While “ChatGPT” may impressively tackle complex questions, a recent study published on the “preprint research” site ArXiv suggests that convincing it of being wrong might be surprisingly easy.
Conducted by a team from Ohio State University and presented at a December conference in Singapore on experimental approaches in natural language processing, the study involved challenging the artificial intelligence model “ChatGPT” with various conversation-like debates. The findings revealed a notable inability to defend its correct beliefs across a range of puzzles, including mathematics and logic. Instead, the model often blindly accepts incorrect arguments presented by the user, even after initially agreeing with the wrong answer and abandoning its correct response, stating, “You are right… I apologize for the mistake.”

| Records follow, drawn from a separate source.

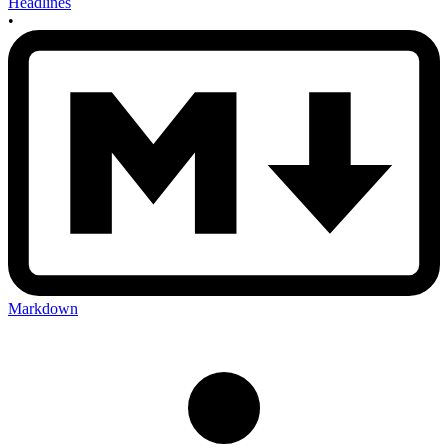
Headlines
•
Markdown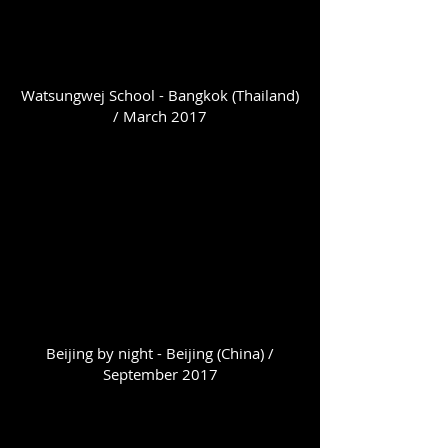
Watsungwej School - Bangkok (Thailand)
/ March 2017
Beijing by night - Beijing (China) /
September 2017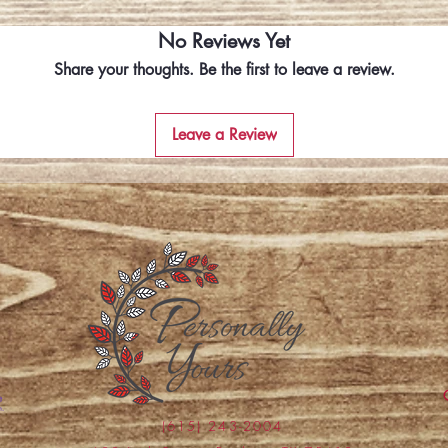
No Reviews Yet
Share your thoughts. Be the first to leave a review.
Leave a Review
(615) 243-2004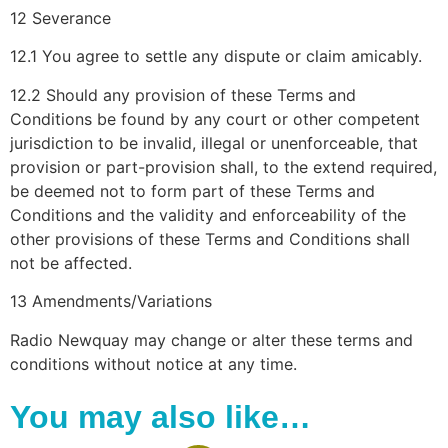
12 Severance
12.1 You agree to settle any dispute or claim amicably.
12.2 Should any provision of these Terms and
Conditions be found by any court or other competent
jurisdiction to be invalid, illegal or unenforceable, that
provision or part-provision shall, to the extend required,
be deemed not to form part of these Terms and
Conditions and the validity and enforceability of the
other provisions of these Terms and Conditions shall
not be affected.
13 Amendments/Variations
Radio Newquay may change or alter these terms and
conditions without notice at any time.
You may also like…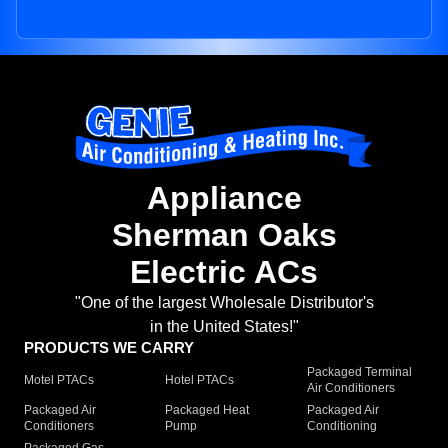
Appliance
Sherman Oaks
Electric ACs
"One of the largest Wholesale Distributor's
in the United States!"
PRODUCTS WE CARRY
Packaged Terminal
Motel PTACs
Hotel PTACs
Air Conditioners
Packaged Air
Packaged Heat
Packaged Air
Conditioners
Pump
Conditioning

The study’s significance, as emphasized by Bo Shi Wang, the lead author and a researcher in computer science and engineering at Ohio State University, lies in understanding whether the remarkable thinking capabilities of generative artificial intelligence tools are grounded in a deep comprehension of truth or merely rely on memorized patterns to arrive at correct conclusions.
He further notes, “Artificial intelligence is potent due to its superior ability to discern rules and patterns from vast datasets. Therefore, it is particularly surprising that it falters over seemingly trivial matters, resembling a human who reproduces information without genuine understanding.”